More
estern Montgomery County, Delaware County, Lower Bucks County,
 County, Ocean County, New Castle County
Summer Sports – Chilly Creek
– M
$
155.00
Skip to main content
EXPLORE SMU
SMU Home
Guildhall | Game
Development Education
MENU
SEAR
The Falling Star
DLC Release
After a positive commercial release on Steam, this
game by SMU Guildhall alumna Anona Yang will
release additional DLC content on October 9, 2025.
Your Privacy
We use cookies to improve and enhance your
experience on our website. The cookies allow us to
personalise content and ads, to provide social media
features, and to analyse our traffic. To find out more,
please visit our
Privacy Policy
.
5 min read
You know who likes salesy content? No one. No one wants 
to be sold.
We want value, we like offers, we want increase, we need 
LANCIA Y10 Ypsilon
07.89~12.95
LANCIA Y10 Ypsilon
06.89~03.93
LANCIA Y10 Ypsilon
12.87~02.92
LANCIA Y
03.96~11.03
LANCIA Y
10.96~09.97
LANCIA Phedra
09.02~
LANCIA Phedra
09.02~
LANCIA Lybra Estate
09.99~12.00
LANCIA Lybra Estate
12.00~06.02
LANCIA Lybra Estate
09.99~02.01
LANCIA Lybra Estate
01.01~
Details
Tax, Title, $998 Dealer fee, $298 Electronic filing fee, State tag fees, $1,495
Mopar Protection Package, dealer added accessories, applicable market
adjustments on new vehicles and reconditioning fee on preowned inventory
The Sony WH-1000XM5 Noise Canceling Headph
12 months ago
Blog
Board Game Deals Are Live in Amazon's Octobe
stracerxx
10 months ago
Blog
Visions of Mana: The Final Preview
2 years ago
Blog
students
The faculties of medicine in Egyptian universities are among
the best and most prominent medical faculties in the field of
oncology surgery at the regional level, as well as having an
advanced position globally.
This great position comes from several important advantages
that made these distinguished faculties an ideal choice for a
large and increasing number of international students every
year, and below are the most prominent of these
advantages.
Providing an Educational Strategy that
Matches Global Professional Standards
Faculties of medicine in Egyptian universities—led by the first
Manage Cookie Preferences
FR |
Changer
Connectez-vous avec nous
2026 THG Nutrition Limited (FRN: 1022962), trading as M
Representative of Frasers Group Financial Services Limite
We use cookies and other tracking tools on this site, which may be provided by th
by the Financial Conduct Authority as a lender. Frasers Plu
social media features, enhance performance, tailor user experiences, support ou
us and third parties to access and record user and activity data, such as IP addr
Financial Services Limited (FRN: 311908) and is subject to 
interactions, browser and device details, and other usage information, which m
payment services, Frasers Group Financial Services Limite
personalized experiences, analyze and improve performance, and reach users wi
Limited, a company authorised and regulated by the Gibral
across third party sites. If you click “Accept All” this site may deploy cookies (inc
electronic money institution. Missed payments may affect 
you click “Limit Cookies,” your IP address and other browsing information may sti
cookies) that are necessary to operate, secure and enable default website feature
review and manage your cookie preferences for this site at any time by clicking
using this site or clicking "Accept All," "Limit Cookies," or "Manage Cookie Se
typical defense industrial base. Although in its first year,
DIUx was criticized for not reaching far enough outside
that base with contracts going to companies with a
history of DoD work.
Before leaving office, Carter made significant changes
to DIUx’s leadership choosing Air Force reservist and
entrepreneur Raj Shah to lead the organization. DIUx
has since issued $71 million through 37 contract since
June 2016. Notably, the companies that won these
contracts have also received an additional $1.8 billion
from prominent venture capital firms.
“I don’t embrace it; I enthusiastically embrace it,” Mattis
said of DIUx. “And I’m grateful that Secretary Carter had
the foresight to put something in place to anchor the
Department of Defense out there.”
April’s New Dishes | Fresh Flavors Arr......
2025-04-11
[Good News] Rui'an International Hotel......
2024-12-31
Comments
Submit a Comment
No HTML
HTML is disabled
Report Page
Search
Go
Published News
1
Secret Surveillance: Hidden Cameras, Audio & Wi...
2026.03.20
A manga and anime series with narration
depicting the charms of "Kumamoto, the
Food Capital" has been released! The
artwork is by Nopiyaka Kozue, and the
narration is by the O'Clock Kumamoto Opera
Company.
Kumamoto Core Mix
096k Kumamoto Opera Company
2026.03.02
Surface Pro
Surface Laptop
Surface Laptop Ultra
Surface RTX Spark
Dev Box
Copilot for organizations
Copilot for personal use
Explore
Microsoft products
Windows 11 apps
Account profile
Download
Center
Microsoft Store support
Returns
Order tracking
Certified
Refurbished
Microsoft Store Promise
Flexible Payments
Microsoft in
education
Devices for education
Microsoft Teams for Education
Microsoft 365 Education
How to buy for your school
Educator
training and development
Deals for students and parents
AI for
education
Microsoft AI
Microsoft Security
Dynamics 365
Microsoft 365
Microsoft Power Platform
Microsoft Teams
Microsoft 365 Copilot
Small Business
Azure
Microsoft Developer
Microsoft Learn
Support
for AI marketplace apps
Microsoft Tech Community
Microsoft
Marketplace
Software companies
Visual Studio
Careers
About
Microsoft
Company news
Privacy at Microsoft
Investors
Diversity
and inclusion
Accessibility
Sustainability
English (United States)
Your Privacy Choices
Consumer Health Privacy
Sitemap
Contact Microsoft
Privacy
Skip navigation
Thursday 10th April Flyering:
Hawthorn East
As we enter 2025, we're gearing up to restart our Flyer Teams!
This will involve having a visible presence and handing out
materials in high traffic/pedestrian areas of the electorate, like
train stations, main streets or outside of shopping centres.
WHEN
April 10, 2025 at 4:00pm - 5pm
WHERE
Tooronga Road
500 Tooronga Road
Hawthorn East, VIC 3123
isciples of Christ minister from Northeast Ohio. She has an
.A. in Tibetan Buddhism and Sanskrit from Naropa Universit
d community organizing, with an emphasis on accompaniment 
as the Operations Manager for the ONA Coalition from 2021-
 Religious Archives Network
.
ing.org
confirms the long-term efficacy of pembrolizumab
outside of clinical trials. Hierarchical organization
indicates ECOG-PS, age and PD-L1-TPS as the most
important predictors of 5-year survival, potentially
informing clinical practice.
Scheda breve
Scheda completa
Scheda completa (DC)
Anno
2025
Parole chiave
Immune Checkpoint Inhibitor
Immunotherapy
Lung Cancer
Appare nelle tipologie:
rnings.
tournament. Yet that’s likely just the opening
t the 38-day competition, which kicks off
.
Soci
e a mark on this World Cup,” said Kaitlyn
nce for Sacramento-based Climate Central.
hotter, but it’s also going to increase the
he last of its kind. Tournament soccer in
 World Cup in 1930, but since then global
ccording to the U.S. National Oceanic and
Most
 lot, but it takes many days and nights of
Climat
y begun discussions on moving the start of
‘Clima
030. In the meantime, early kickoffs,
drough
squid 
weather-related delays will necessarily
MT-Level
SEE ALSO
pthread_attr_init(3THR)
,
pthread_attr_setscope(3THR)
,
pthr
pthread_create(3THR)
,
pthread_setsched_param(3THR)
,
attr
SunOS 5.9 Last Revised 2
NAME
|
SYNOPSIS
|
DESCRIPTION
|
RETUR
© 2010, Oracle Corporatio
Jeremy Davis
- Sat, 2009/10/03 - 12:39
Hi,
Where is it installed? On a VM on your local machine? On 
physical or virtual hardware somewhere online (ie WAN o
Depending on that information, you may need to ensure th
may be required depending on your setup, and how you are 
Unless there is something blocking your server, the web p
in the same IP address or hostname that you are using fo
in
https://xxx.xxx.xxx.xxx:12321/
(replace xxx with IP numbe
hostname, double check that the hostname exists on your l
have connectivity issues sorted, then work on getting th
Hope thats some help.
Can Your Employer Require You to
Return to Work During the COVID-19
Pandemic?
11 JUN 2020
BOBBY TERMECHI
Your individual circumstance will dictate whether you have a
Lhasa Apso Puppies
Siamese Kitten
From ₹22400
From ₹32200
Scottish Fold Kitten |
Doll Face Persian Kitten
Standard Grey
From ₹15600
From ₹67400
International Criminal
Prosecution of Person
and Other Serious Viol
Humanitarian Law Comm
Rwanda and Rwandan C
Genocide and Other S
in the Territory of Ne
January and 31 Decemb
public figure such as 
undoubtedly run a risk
══════════
Task brief: Lines from the one containing "From ₹22400" through the end of the data above must be written out exactly, and no other lines are needed.

Output of the task:
From ₹22400
From ₹32200
Scottish Fold Kitten |
Doll Face Persian Kitten
Standard Grey
From ₹15600
From ₹67400
International Criminal
Prosecution of Person
and Other Serious Viol
Humanitarian Law Comm
Rwanda and Rwandan C
Genocide and Other S
in the Territory of Ne
January and 31 Decemb
public figure such as 
undoubtedly run a risk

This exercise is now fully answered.